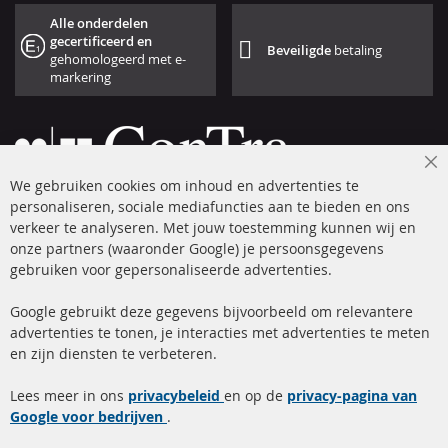
Alle onderdelen
gecertificeerd en
Beveiligde
betaling
gehomologeerd met e-
markering
Cl
We gebruiken cookies om inhoud en advertenties te
Co
Ba
personaliseren, sociale mediafuncties aan te bieden en ons
+49 (0) 4533 799 00 0
verkeer te analyseren. Met jouw toestemming kunnen wij en
onze partners (waaronder Google) je persoonsgegevens
ma-do: 09-17 u, vr Fr 09-16 u
gebruiken voor gepersonaliseerde advertenties.
info@contra-automotive.de
facebook
instagram
Google gebruikt deze gegevens bijvoorbeeld om relevantere
advertenties te tonen, je interacties met advertenties te meten
Snelle links
Kundenservice
en zijn diensten te verbeteren.
Roetfilter (DPF)
Over ons
Lees meer in ons
privacybeleid
en op de
privacy-pagina van
Google voor bedrijven
Roetfilter reiniging
.
Betaalmethoden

▶ _YOUR TASK_:
Report every line of the data above that contains the string "Roetfilter" by copying it in full.

▶ _FINISHED EXERCISE_:
Roetfilter (DPF)
Roetfilter reiniging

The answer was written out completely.